以上のように、北米では他地域に比べると、BDソフト視聴の為のPS3需要も 期待されるが、北米ではPS3の価格を下回るBD再生機が発売されているので 「BDソフトも見たいし、ゲームも出来るからPS3を買おう」と思わせるような 価格差を維持しなければ、新しい層を取り込む事は難しいだろう。

PS2互換機能の行方
PS3発売当初の計画では、PS2互換チップを取り除く事によってハードウェアコストを 下げながら、ソフトウェアによるエミュレーションによりPS2互換を実現する予定だった。 しかしPS2互換チップを取り除いて高いレベルで互換性を維持する事が困難で ある事が発覚し、その結果コストと互換性を天秤にかけ、PS2互換機能が削除される事になった。

但し、これは逆に言えばコストとハード的な問題がクリアされれば、互換機能が 復活する可能性がある事を示している。また北米では、PS2の勢いが健在であり、PS2互換が「低コスト」で 実現されるのならば、それはPS2からPS3の移行を推進させる要素になる事は間違いないだろう。 そして、その互換関連で気になる点がもう一つある。

それは北米市場で互換モデルの80G版PS3の在庫がアマゾン上でずっとない事だ。

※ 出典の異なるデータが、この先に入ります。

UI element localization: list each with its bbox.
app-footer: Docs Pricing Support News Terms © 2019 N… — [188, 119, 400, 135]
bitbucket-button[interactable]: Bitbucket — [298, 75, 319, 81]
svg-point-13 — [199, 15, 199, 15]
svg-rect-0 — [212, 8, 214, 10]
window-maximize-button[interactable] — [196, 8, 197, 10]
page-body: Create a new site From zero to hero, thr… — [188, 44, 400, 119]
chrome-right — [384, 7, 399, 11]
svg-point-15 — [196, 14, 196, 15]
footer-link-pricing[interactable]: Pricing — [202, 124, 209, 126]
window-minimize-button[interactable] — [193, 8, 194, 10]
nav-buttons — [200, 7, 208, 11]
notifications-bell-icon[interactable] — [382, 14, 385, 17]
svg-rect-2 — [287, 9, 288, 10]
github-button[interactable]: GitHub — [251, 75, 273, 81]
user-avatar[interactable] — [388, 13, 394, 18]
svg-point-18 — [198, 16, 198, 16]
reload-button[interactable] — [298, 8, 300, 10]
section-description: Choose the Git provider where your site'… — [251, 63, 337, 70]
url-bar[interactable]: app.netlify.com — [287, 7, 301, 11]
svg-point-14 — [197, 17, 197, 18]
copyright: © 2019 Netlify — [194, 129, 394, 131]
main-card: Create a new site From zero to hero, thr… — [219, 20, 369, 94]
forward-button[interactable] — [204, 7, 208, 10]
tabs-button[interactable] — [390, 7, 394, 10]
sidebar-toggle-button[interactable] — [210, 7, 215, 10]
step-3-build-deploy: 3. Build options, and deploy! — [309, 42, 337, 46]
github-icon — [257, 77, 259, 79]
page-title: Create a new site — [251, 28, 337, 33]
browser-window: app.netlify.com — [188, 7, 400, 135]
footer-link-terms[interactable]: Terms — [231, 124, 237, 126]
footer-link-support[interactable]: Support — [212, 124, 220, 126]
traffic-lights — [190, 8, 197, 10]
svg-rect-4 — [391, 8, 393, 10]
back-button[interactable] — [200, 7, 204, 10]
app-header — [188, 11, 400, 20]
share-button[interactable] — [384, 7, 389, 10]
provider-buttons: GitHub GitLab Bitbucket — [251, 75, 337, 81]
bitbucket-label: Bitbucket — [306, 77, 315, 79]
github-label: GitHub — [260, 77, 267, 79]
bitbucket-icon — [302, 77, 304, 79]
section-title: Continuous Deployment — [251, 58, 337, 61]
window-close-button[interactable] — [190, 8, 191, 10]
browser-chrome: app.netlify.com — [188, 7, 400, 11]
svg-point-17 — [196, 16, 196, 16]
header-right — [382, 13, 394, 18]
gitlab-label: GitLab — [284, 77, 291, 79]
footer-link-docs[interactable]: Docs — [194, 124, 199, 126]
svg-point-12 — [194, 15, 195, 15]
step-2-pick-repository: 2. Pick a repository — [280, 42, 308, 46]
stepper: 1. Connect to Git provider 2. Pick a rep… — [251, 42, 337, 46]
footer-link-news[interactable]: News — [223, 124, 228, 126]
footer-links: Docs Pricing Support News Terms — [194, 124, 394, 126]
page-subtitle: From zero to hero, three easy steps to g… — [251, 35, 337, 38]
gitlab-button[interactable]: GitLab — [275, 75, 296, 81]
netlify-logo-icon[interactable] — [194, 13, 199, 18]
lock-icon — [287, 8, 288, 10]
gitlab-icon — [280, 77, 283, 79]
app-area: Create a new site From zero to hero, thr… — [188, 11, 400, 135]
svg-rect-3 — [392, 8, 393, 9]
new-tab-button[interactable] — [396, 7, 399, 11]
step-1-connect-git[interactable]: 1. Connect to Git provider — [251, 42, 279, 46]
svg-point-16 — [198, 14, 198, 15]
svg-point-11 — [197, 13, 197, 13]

先にも述べた通り、北米に おいてはPS2の勢いもまだ健在(PS2/PS3マルチタイトルの売り上げでPS2の販売本数が多いタイトルもある)であり、 その状況で市場からPS2互換モデルを完全に取り除く事は、PS3自体の買い控えという大きなリスク要因ともなりうるのにである。

北米アマゾンから消えた80GB版PS3
80GBモデルは今年の2月15日に在庫が切れ、2月下旬に再入荷があったが2日程度でまた在庫切れ。 同様に3月6日・11日にも入荷後直ぐに完売し、現在まで80GBモデルの欠品が続いていて、中古品80GB版に 630ドル(正規品は500ドル)程度のプレミア価格がついている状態だ。 このPS2互換有りモデルが市場に存在しない状況は欧州と日本でも同じである。

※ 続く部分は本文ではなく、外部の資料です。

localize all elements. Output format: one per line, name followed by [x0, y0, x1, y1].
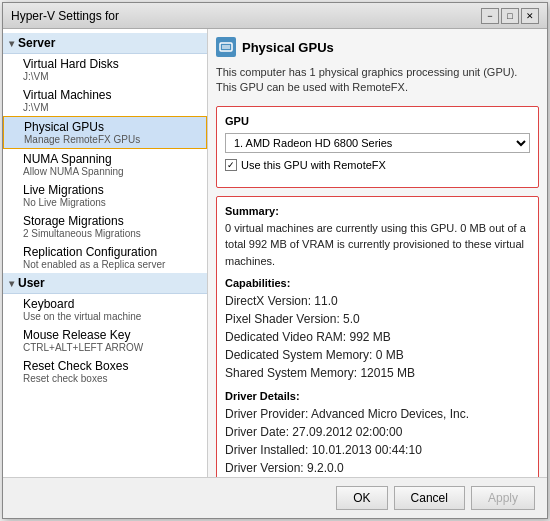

これは一体何を意味しているのか? 今までのPS2互換有りPS3は各地域において様々なモデルが存在していた。
・20GB EE+GS版(日本、北米)
・60GB EE+GS版(日本、北米)
・60GB GS版(欧州)
・80GB GS版(北米)
以上のような様々なモデルが混在する事は、量産によるコスト削減の足かせとなる。 よって互換無しの40GB版と、互換有りのPS3という2モデル体制で世界的に 販売していく事で、PS2互換機能復活によるコスト上昇を抑えつつ、PS2からの 移行を呼び込むという予兆のような気がしてならない。

今年度のPS3はどうなる?
今後のPS3の展開を予測すると、価格は年末商戦までに 廉価版が3万円を切る価格になるのではないかと考える。また、値下げは一気に1万円を 切るというのは考えにくい(※40GはPS2互換機能を削除という事で、それまでの20Gモデルから 1万円引きでもユーザーの理解を得られやすかったが)ので5,000円程度の値引きを2回程度行うのではないだろうか。 実際にPS2でも2001年6月28日に4万円から3.5万円に、そして2001年11月26日に3万円という 段階的値下げを行っている。

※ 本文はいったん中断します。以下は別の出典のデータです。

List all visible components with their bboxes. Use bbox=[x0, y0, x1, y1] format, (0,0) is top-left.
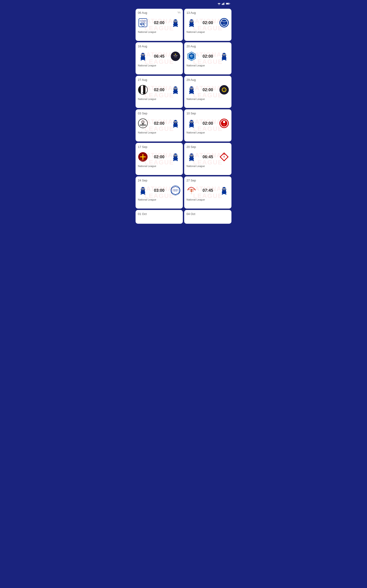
match-card-m12[interactable]: 27 Sep NATIONALLEAGUE K H FC 07:45 bbox=[184, 176, 232, 208]
match-date: 17 Sep bbox=[138, 145, 181, 149]
match-league: National League bbox=[138, 31, 181, 33]
matches-grid: 06 Aug Vs NATIONALLEAGUE SOUTHEND UNITED… bbox=[134, 7, 233, 225]
svg-point-48 bbox=[141, 56, 145, 60]
match-time: 02:00 bbox=[197, 54, 219, 59]
match-teams: FC 02:00 bbox=[138, 83, 181, 97]
home-team-logo: C bbox=[186, 51, 197, 61]
match-card-m2[interactable]: 13 Aug NATIONALLEAGUE 02:00 ALDERSHOT T bbox=[184, 9, 232, 41]
match-league: National League bbox=[186, 198, 229, 201]
match-teams: 06:45 FC HALIFAX TOWN bbox=[138, 50, 181, 64]
battery-icon bbox=[226, 2, 230, 5]
home-team-logo bbox=[138, 185, 148, 195]
match-time: 06:45 bbox=[148, 54, 170, 59]
match-card-m4[interactable]: 20 Aug NATIONALLEAGUE C 02:00 bbox=[184, 42, 232, 74]
match-teams: 02:00 DW bbox=[186, 117, 229, 131]
svg-point-20 bbox=[176, 21, 177, 22]
home-team-logo bbox=[186, 85, 197, 95]
svg-text:OXFORD: OXFORD bbox=[173, 189, 178, 191]
home-team-logo: GFC bbox=[138, 118, 148, 128]
match-time: 06:45 bbox=[197, 155, 219, 159]
svg-point-32 bbox=[189, 23, 194, 26]
svg-point-22 bbox=[173, 23, 178, 26]
svg-rect-94 bbox=[193, 93, 194, 94]
signal-icon bbox=[222, 2, 225, 5]
match-card-m9[interactable]: 17 Sep NATIONALLEAGUE BROMLEY FC 02:00 bbox=[135, 143, 183, 175]
match-league: National League bbox=[138, 98, 181, 100]
match-date: 20 Sep bbox=[186, 145, 229, 149]
svg-rect-4 bbox=[224, 2, 224, 5]
svg-point-167 bbox=[142, 188, 142, 189]
match-time: 07:45 bbox=[197, 188, 219, 193]
match-league: National League bbox=[138, 198, 181, 201]
match-card-m13[interactable]: 01 Oct bbox=[135, 210, 183, 224]
svg-point-90 bbox=[192, 88, 193, 89]
svg-point-46 bbox=[143, 54, 144, 55]
svg-rect-13 bbox=[140, 24, 142, 25]
match-time: 02:00 bbox=[148, 155, 170, 159]
svg-rect-171 bbox=[141, 194, 142, 195]
svg-text:H: H bbox=[192, 190, 194, 192]
svg-point-126 bbox=[189, 123, 194, 127]
match-league: National League bbox=[138, 64, 181, 67]
match-date: 27 Sep bbox=[186, 179, 229, 182]
svg-text:Y: Y bbox=[223, 156, 225, 158]
svg-rect-69 bbox=[225, 60, 226, 61]
away-team-logo bbox=[170, 85, 181, 95]
match-card-m5[interactable]: 27 Aug NATIONALLEAGUE FC 02:00 bbox=[135, 76, 183, 108]
svg-point-145 bbox=[176, 155, 177, 156]
match-time: 02:00 bbox=[148, 87, 170, 92]
svg-text:HALIFAX: HALIFAX bbox=[173, 55, 177, 56]
svg-point-89 bbox=[190, 88, 191, 89]
home-team-logo bbox=[186, 152, 197, 162]
svg-point-67 bbox=[222, 56, 226, 60]
match-card-m6[interactable]: 29 Aug NATIONALLEAGUE 02:00 bbox=[184, 76, 232, 108]
svg-point-170 bbox=[141, 190, 145, 194]
svg-point-114 bbox=[176, 121, 177, 122]
svg-rect-68 bbox=[222, 60, 223, 61]
svg-point-154 bbox=[190, 155, 191, 156]
svg-text:CITY FC: CITY FC bbox=[173, 191, 177, 192]
svg-rect-127 bbox=[189, 127, 190, 128]
svg-text:DW: DW bbox=[223, 124, 225, 125]
home-team-logo bbox=[186, 118, 197, 128]
match-teams: 03:00 OXFORD CITY FC bbox=[138, 184, 181, 198]
away-team-logo: M bbox=[219, 85, 229, 95]
match-date: 20 Aug bbox=[186, 44, 229, 48]
home-team-logo: SOUTHEND UNITED bbox=[138, 18, 148, 28]
match-card-m8[interactable]: 10 Sep NATIONALLEAGUE 02:00 bbox=[184, 109, 232, 141]
svg-rect-117 bbox=[173, 127, 174, 128]
away-team-logo: OXFORD CITY FC bbox=[170, 185, 181, 195]
match-date: 04 Oct bbox=[186, 212, 229, 216]
svg-rect-118 bbox=[177, 127, 178, 128]
svg-rect-149 bbox=[177, 160, 178, 161]
match-league: National League bbox=[186, 31, 229, 33]
home-team-logo bbox=[186, 18, 197, 28]
svg-rect-6 bbox=[226, 3, 229, 4]
svg-text:FC: FC bbox=[191, 193, 192, 194]
match-card-m1[interactable]: 06 Aug Vs NATIONALLEAGUE SOUTHEND UNITED… bbox=[135, 9, 183, 41]
svg-point-45 bbox=[142, 54, 142, 55]
svg-rect-2 bbox=[223, 3, 223, 5]
match-date: 01 Oct bbox=[138, 212, 181, 216]
svg-point-168 bbox=[143, 188, 144, 189]
svg-rect-3 bbox=[223, 3, 224, 5]
svg-point-116 bbox=[173, 123, 178, 127]
svg-point-29 bbox=[190, 21, 191, 22]
svg-rect-24 bbox=[177, 26, 178, 27]
svg-text:GFC: GFC bbox=[142, 126, 144, 127]
match-teams: BROMLEY FC 02:00 bbox=[138, 150, 181, 164]
svg-rect-158 bbox=[189, 160, 190, 161]
svg-point-155 bbox=[192, 155, 193, 156]
svg-text:TOWN: TOWN bbox=[174, 56, 177, 57]
match-card-m14[interactable]: 04 Oct bbox=[184, 210, 232, 224]
away-team-logo bbox=[170, 18, 181, 28]
svg-point-19 bbox=[174, 21, 175, 22]
match-time: 02:00 bbox=[197, 121, 219, 126]
match-card-m10[interactable]: 20 Sep NATIONALLEAGUE 06:45 Y bbox=[184, 143, 232, 175]
svg-point-185 bbox=[223, 188, 224, 189]
match-time: 02:00 bbox=[148, 20, 170, 25]
match-league: National League bbox=[138, 165, 181, 167]
match-card-m11[interactable]: 24 Sep NATIONALLEAGUE 03:00 OXFORD bbox=[135, 176, 183, 208]
match-card-m7[interactable]: 03 Sep NATIONALLEAGUE GFC 02:00 bbox=[135, 109, 183, 141]
match-card-m3[interactable]: 16 Aug NATIONALLEAGUE 06:45 FC HALIFAX T bbox=[135, 42, 183, 74]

更に、年末までにはPS2互換機能を搭載したPS3が4万円程度の価格で登場するのではないか? いや、最低でもこの程度の事が実現出来なければ、サードやユーザーもPS2から 他のコンソールへの移行が更に加速してしまいかねないと考える。現状ではPS2時代の 巨大な遺産のお陰で辛うじて踏みとどまっているが、今年はPS3にとって正念場という思いで 臨む必要があるだろう。

ついでに言うと、個人的にはコントローラにSIXAXISかDS3の選択と、HDDの容量を自由に選べるモデルが 通信販売限定でも用意されるとコアな層にもウケが良いのではないかと思うが。 ココまでやる余裕は流石にまだないか?